I've included links to both these terms. Definitions from these links are given below. Correlation and regression are frequently misunderstood terms. Correlation suggests or indicates that a linear relationship may exist between two random variables, but does not indicate whether X causes Yor Y causes X. In regression, we make the assumption that X as the independent variable can be related to Y, the dependent variable and that an equation of this relationship is useful. Definitions from Wikipedia: In probability theory and statistics, correlation (often measured as a correlation coefficient) indicates the strength and direction of a linear relationship between two random variables. In statistics, regression analysis refers to techniques for the modeling and analysis of numerical data consisting of values of a dependent variable (also called a response variable) and of one or more independent variables (also known as explanatory variables or predictors). The dependent variable in the regression equation is modeled as a function of the independent variables, corresponding parameters ("constants"), and an error term. The error term is treated as a random variable. It represents unexplained variation in the dependent variable. The parameters are estimated so as to give a "best fit" of the data. Most commonly the best fit is evaluated by using the least squares method, but other criteria have also been used.

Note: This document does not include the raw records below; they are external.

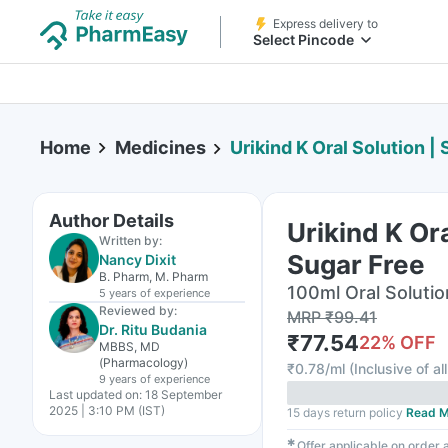
Express delivery to
Select Pincode
Home
Medicines
Urikind K Oral Solution |
Author Details
Urikind K Ora
Written by:
Sugar Free
Nancy Dixit
B. Pharm, M. Pharm
100ml Oral Solutio
5 years
of experience
Reviewed by:
MRP
₹
99.41
Dr. Ritu Budania
₹
77.54
22
% OFF
MBBS, MD
(Pharmacology)
₹
0.78/ml
(
Inclusive of al
9 years
of experience
Last updated on:
18 September
2025 | 3:10 PM (IST)
15 days return policy
Read M
✱
Offer applicable on order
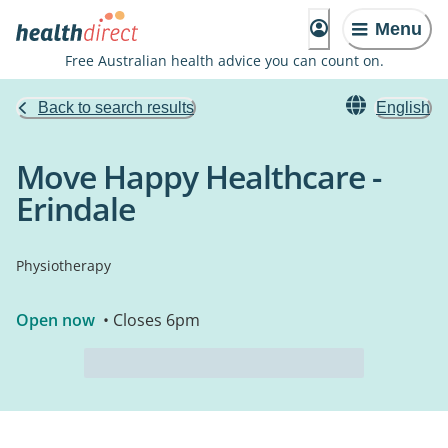
Menu
Free Australian health advice you can count on.
Back to search results
English
Move Happy Healthcare -
Erindale
Physiotherapy
Open now
• Closes 6pm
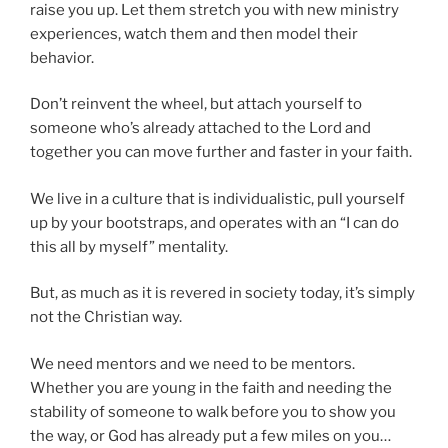
raise you up. Let them stretch you with new ministry
experiences, watch them and then model their
behavior.
Don’t reinvent the wheel, but attach yourself to
someone who’s already attached to the Lord and
together you can move further and faster in your faith.
We live in a culture that is individualistic, pull yourself
up by your bootstraps, and operates with an “I can do
this all by myself” mentality.
But, as much as it is revered in society today, it’s simply
not the Christian way.
We need mentors and we need to be mentors.
Whether you are young in the faith and needing the
stability of someone to walk before you to show you
the way, or God has already put a few miles on you…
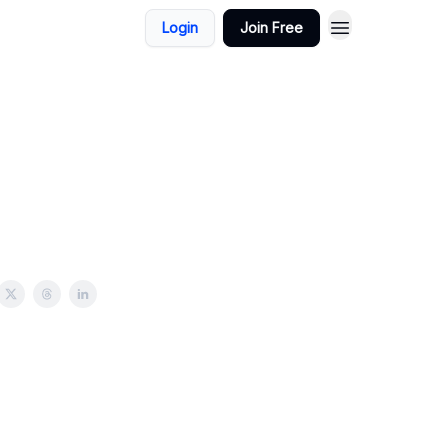
Login
Join Free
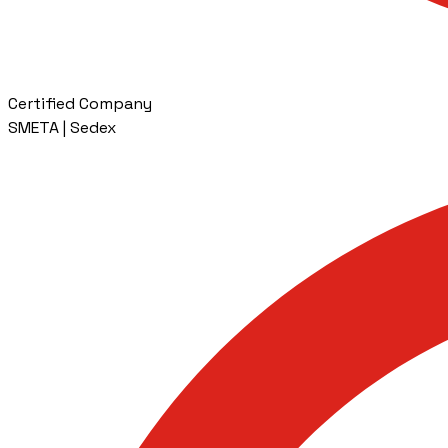
Certified Company
SMETA | Sedex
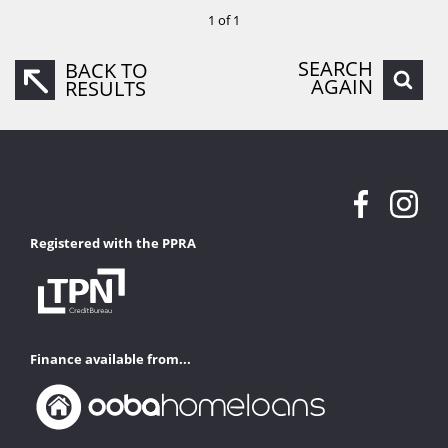
1 of 1
SEARCH
BACK TO
AGAIN
RESULTS
Registered with the PPRA
Finance available from...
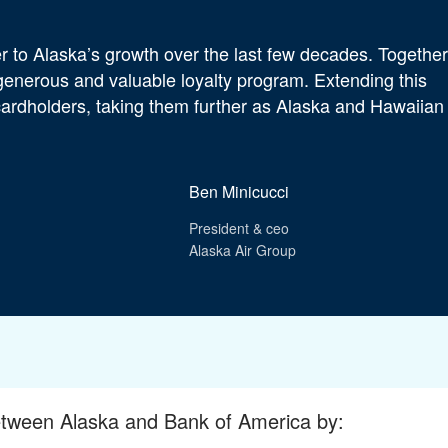
 to Alaska’s growth over the last few decades. Together
 generous and valuable loyalty program. Extending this
 cardholders, taking them further as Alaska and Hawaiian
Ben Minicucci
President & ceo
Alaska Air Group
etween Alaska and Bank of America by:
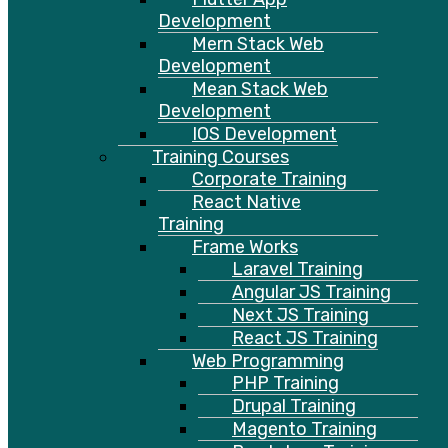
Development
Mern Stack Web
Development
Mean Stack Web
Development
IOS Development
Training Courses
Corporate Training
React Native
Training
Frame Works
Laravel Training
Angular JS Training
Next JS Training
React JS Training
Web Programming
PHP Training
Drupal Training
Magento Training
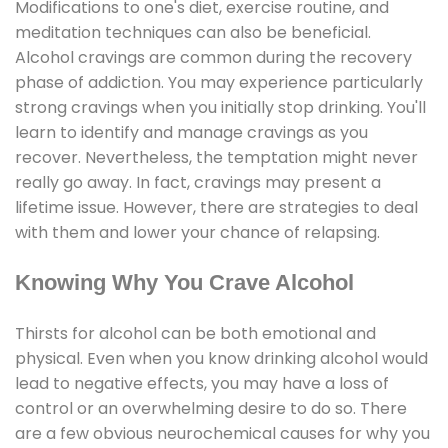
Modifications to one's diet, exercise routine, and
meditation techniques can also be beneficial.
Alcohol cravings are common during the recovery
phase of addiction. You may experience particularly
strong cravings when you initially stop drinking. You'll
learn to identify and manage cravings as you
recover. Nevertheless, the temptation might never
really go away. In fact, cravings may present a
lifetime issue. However, there are strategies to deal
with them and lower your chance of relapsing.
Knowing Why You Crave Alcohol
Thirsts for alcohol can be both emotional and
physical. Even when you know drinking alcohol would
lead to negative effects, you may have a loss of
control or an overwhelming desire to do so. There
are a few obvious neurochemical causes for why you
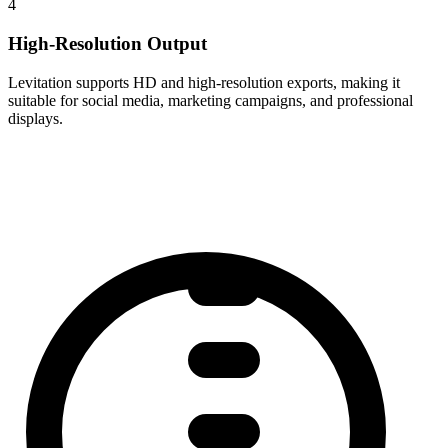
4
High-Resolution Output
Levitation supports HD and high-resolution exports, making it
suitable for social media, marketing campaigns, and professional
displays.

regression testing is a white box testng
how can regression model approach be useful in lean construction concept in the mass production of houses
A regression test is a test where a previously known bug is tested for after a change. A retest is simply repeating a test.
in general regression model the dependent variable is continuous and independent variable is discrete type. in genral regression model the variables are linearly related. in logistic regression model the response varaible must be categorical type. the relation ship between the response and explonatory variables is non-linear.
There is no corelation between a cylinders ID to OD.
diferece between ratio and regression
What is the difference between the population and sample regression functions? Is this a distinction without difference?
regression testing is a white box testng
how can regression model approach be useful in lean construction concept in the mass production of houses
yes
A regression test is a test where a previously known bug is tested for after a change. A retest is simply repeating a test.
in general regression model the dependent variable is continuous and independent variable is discrete type. in genral regression model the variables are linearly related. in logistic regression model the response varaible must be categorical type. the relation ship between the response and explonatory variables is non-linear.
applications of carl Pearson coefficient of corelation applications of carl Pearson coefficient of corelation applications of carl Pearson coefficient of corelation applications of carl Pearson coefficient of corelation applications of carl Pearson coefficient of corelation applications of carl Pearson coefficient of corelation
correlation we can do to find the strength of the variables. but regression helps to fit the best line
There is no corelation between amps and hertz
Positive correlation means that, if something increases, a factor dependent on it also increases. However, if there is negative correlation, the dependent factor decreases.
Ah, the stochastic error term and the residual are like happy little clouds in our painting. The stochastic error term represents the random variability in our data that we can't explain, while the residual is the difference between the observed value and the predicted value by our model. Both are important in understanding and improving our models, just like adding details to our beautiful landscape.